▶ **TASK TO CARRY OUT**:
Give only the number of lines in the records that include "Indonesia".

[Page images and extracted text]
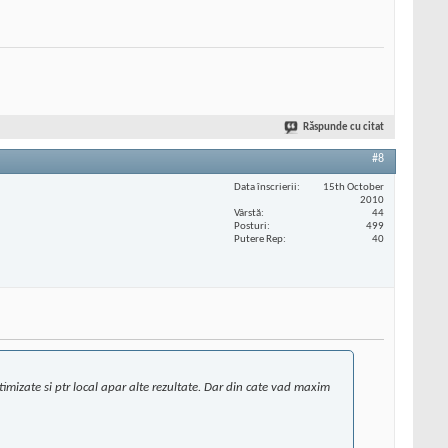
Răspunde cu citat
#8
Data înscrierii
15th October
2010
Vârstă
44
Posturi
499
Putere Rep
40
ptimizate si ptr local apar alte rezultate. Dar din cate vad maxim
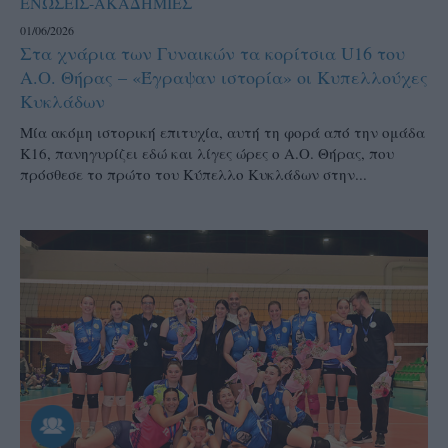
ΕΝΩΣΕΙΣ-ΑΚΑΔΗΜΙΕΣ
01/06/2026
Στα χνάρια των Γυναικών τα κορίτσια U16 του
Α.Ο. Θήρας – «Έγραψαν ιστορία» οι Κυπελλούχες
Κυκλάδων
Μία ακόμη ιστορική επιτυχία, αυτή τη φορά από την ομάδα
Κ16, πανηγυρίζει εδώ και λίγες ώρες ο Α.Ο. Θήρας, που
πρόσθεσε το πρώτο του Κύπελλο Κυκλάδων στην...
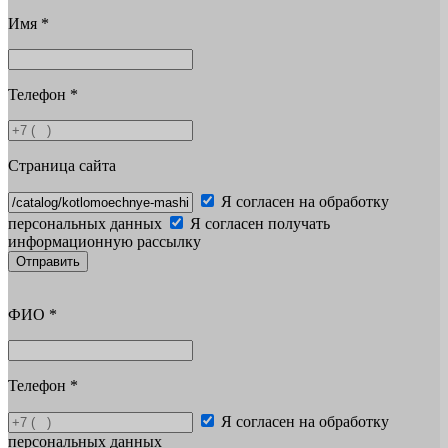
Имя
*
Телефон
*
Страница сайта
Я согласен на обработку
персональных данных
Я согласен получать
информационную рассылку
Отправить
ФИО
*
Телефон
*
Я согласен на обработку
персональных данных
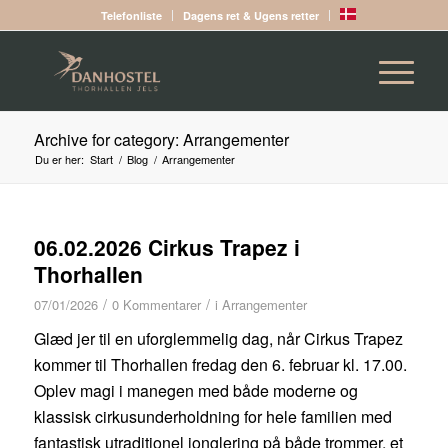
Telefonliste
Dagens ret & Ugens retter
Archive for category: Arrangementer
Du er her:
Start
/
Blog
/
Arrangementer
06.02.2026 Cirkus Trapez i
Thorhallen
/
/
07/01/2026
0 Kommentarer
i
Arrangementer
Glæd jer til en uforglemmelig dag, når Cirkus Trapez
kommer til Thorhallen fredag den 6. februar kl. 17.00.
Oplev magi i manegen med både moderne og
klassisk cirkusunderholdning for hele familien med
fantastisk utraditionel jonglering på både trommer, et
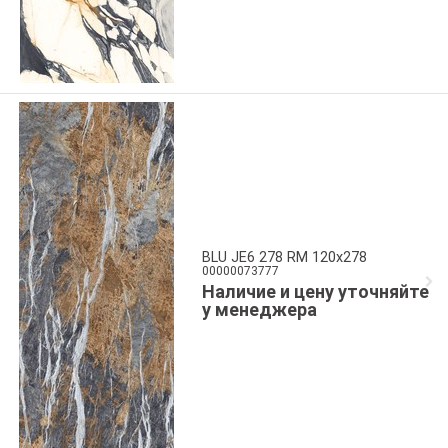
BLU JE6 278 RM 120x278
00000073777
Наличие и цену уточняйте
у менеджера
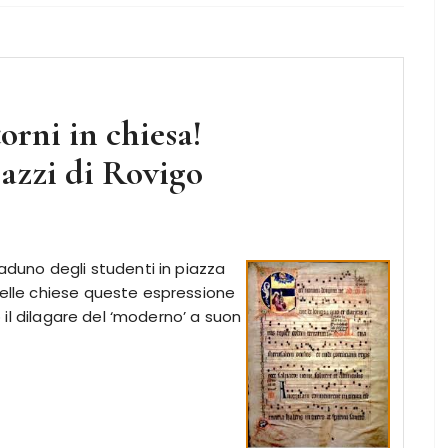
orni in chiesa!
azzi di Rovigo
raduno degli studenti in piazza
nelle chiese queste espressione
ro il dilagare del ‘moderno’ a suon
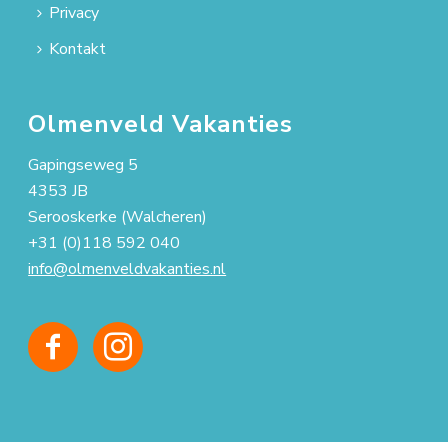
Privacy
Kontakt
Olmenveld Vakanties
Gapingseweg 5
4353 JB
Serooskerke (Walcheren)
+31 (0)118 592 040
info@olmenveldvakanties.nl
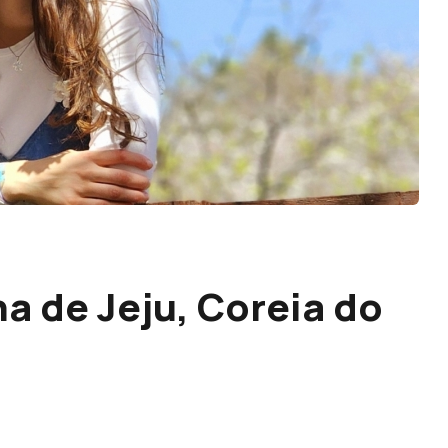
ha de Jeju, Coreia do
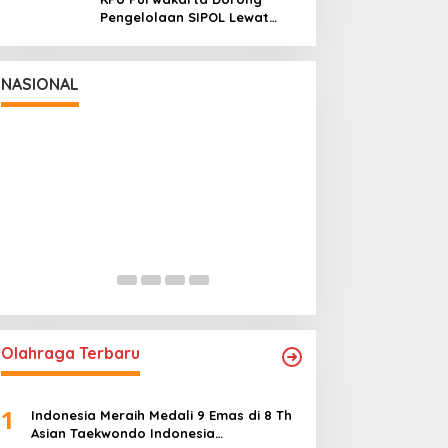
Pengelolaan SIPOL Lewat
Pendidikan Politik DPD PAN
NASIONAL
Panglima TNI Dampingi Menko
Panglima TNI Had
Polkam Sampaikan Imbauan Jaga
Pamong Praja M
Kondusivitas Bangsa
Angkatan XXXIII
In Nasional
|
August 5, 2026
In Nasional
|
July 29, 
Olahraga Terbaru
1
Indonesia Meraih Medali 9 Emas di 8 Th
Asian Taekwondo Indonesia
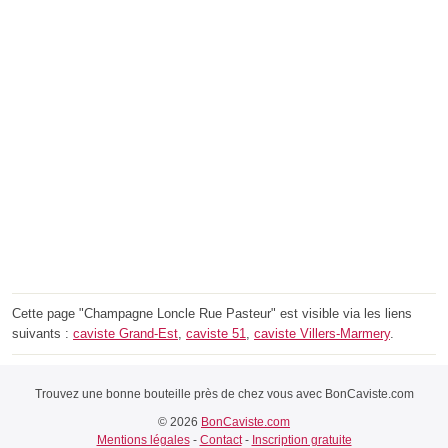
Cette page "Champagne Loncle Rue Pasteur" est visible via les liens
suivants :
caviste Grand-Est
,
caviste 51
,
caviste Villers-Marmery
.
Trouvez une bonne bouteille près de chez vous avec BonCaviste.com
© 2026
BonCaviste.com
Mentions légales
-
Contact
-
Inscription gratuite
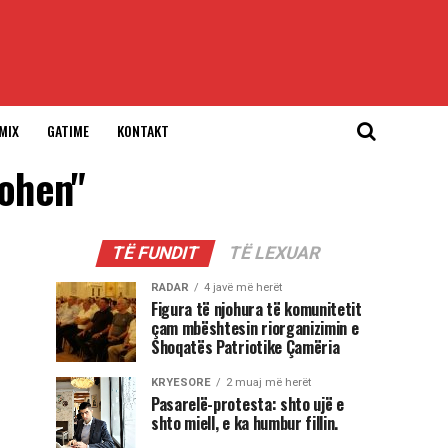
MIX
GATIME
KONTAKT
sohen"
TË FUNDIT
TË LEXUAR
RADAR
4 javë më herët
Figura të njohura të komunitetit
çam mbështesin riorganizimin e
Shoqatës Patriotike Çamëria
KRYESORE
2 muaj më herët
Pasarelë-protesta: shto ujë e
shto miell, e ka humbur fillin.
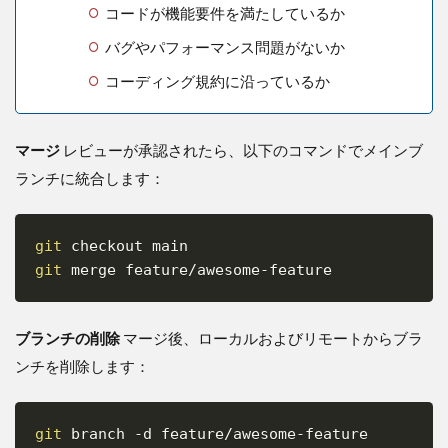
コードが機能要件を満たしているか
バグやパフォーマンス問題がないか
コーディング規約に沿っているか
マージ
レビューが承認されたら、以下のコマンドでメインブ
ランチに統合します：
git
Copy
git
ブランチの削除
マージ後、ローカルおよびリモートからブラ
ンチを削除します：
git
 branch 
-d
Copy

▶ **YOUR SOLUTION**:
2